Sidang dengan empat terdakwa atas  kasus suap eks Gubernur Malut AGK dalam Operasi Tangkap Tangan (OTT) oleh Komisi Pemberantasan Korupsi (KPK) pada 18 Desember 2023 lalu.

salah satu terdakwa saat digiring ke mobil tahanan usai menjalani persidangan( foto: Saha Buamona)

Empat tersangka dalam kasus OTT KPK tersebut dua dari Pemerintah Provinsi (Pemprov) Maluku Utara dan dua lainnya pihak Swasta yakni:

  1. Daud Ismail mantan Kepala Dinas Pekerjaan Umum dan Penataan Ruang (PUPR) Provinsi Maluku Utara perkara nomor : 01/pid.sus-TPK/2024/PN Tte.
  2. Stevi Thomas Direktur PT. Trimegah Bangun Persada Tbk. (Harita Nickel) di Obi Kabupaten Halmahera Selatan perkara nomor: 02/pid.sus-TPK/2024/PN Tte.
  3.  
  4. Kristian Waisan selaku Direktur Utama PT Birinda Perkasa Jaya atau Kontraktor pemenang tender proyek jalan jembatan ruas Saketa-Dahipodo serata Matuting Ranga-ranga perkara nomor: 03/pid.sus-TPK/2024/PN Tte.
  5.  
  6. Adnan Hasanuddin mantan Kepala Dinas Perumahan Rakyat dan Kawasan Permukiman (Perkim) Provinsi Maluku Utara dengan perkara nomor: 04/pid.sus-TPK/2024/PN Tte.

JPU KPK dalam dakwaanya  mengatakan, terdakwa Daud Ismail pada beberapa lokasi di Maluku Utara dan Jakarta.

Berdasarkan ketentuan Pasal 84 ayat (2), (3) dan (4) UU Nomor 8 Tahun 1981 tentang Hukum KUHAP maka Pengadilan Tindak Pidana Korupsi pada Pengadilan Negeri Ternate berwenang memeriksa dan mengadili perkara ini.

Menurut JPU terdakwa Daud Ismail memberikan uang secara bertahap dengan jumlah Rp 3.012.340.400,00 (tiga miliar dua belas juta tiga ratus empat puluh ribu empat ratus rupiah) ke AGK selaku Gubernur Malut.

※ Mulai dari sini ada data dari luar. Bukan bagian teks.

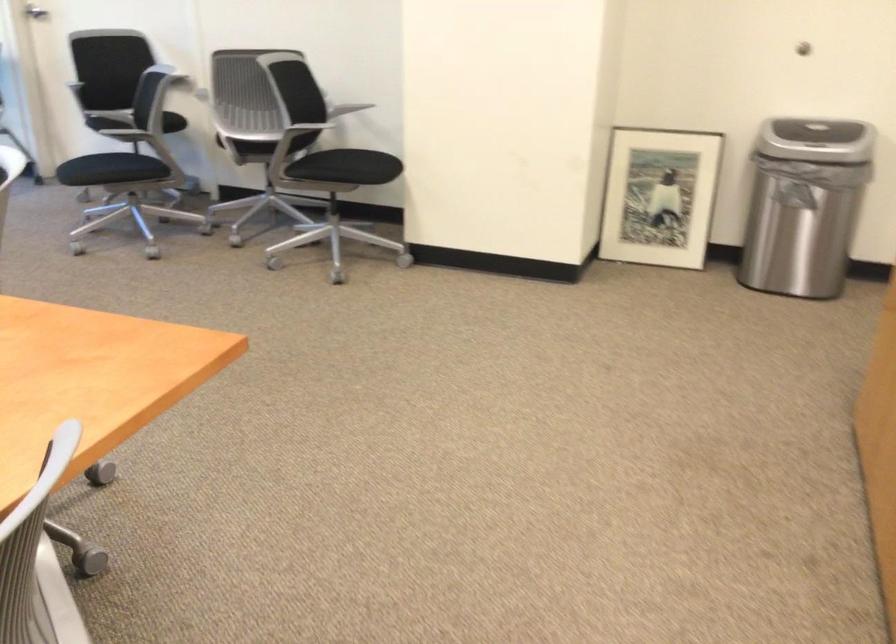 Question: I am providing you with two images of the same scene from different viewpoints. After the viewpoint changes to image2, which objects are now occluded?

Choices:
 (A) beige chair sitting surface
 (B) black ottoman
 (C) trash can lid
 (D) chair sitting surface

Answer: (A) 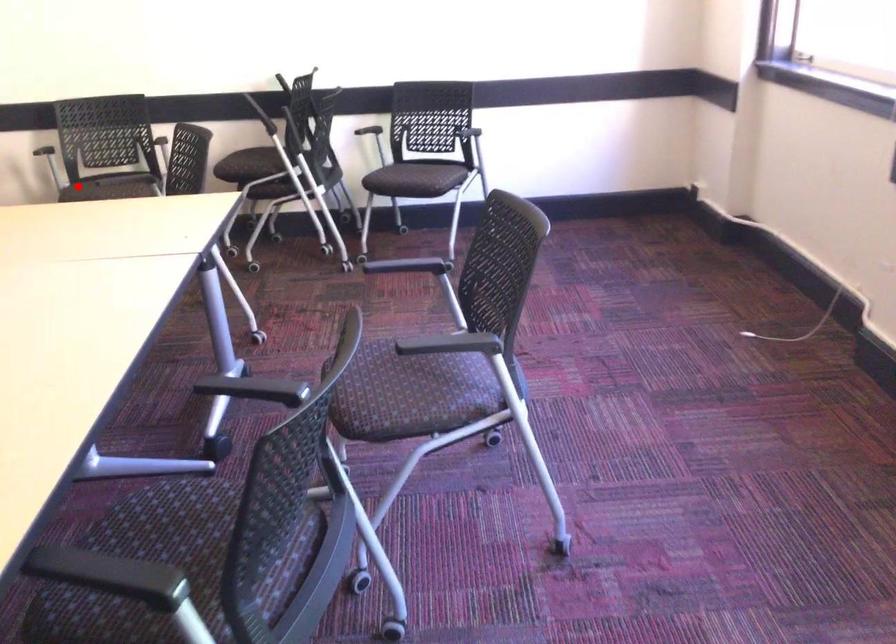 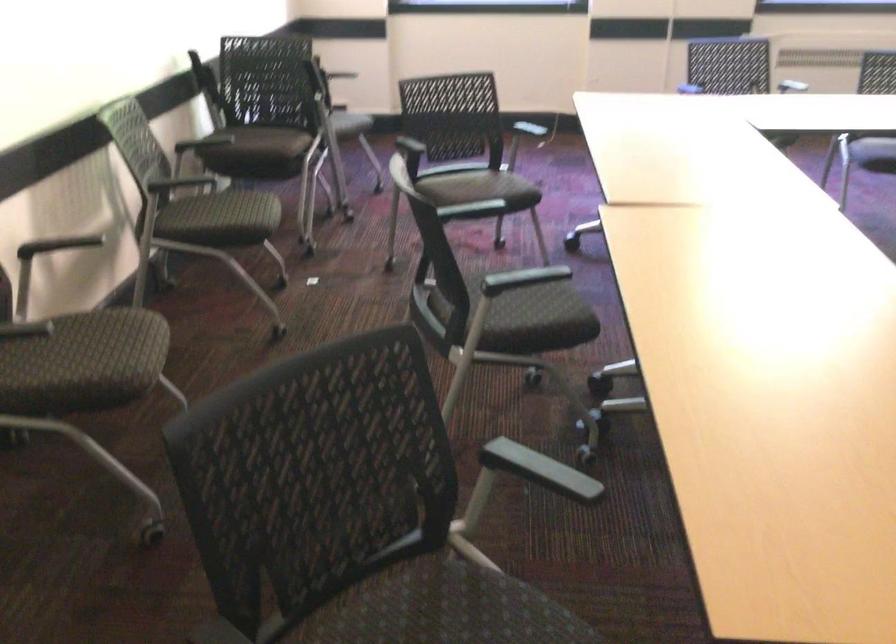 Question: A red point is marked in image1. In image2, is the corresponding 3D point closer to the camera or farther? Reply with the corresponding letter.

Pemberian uang dengan maksud agar AGK dapat mempertahankan jabatan terdakwa sebagai kepala bidang bina marga di dinas PUPR dan mengangkat terdakwa sebagai Pelaksana tugas.

Selain itu mendapatkan rekomendasi pangkat luar biasa dalam seleksi terbuka jabatan pimpinan tinggi pratama untuk jabatan Kepala Dinas PUPR Provinsi Maluku Utara.

“Daud Ismail melakukan beberapa perbuatan yang ada hubungannya sedemikian rupa sehingga dipandang sebagai perbuatan berlanjut, memberi atau menjanjikan sesuatu,” ujar JPU KPK ketika membacakan dakwaan.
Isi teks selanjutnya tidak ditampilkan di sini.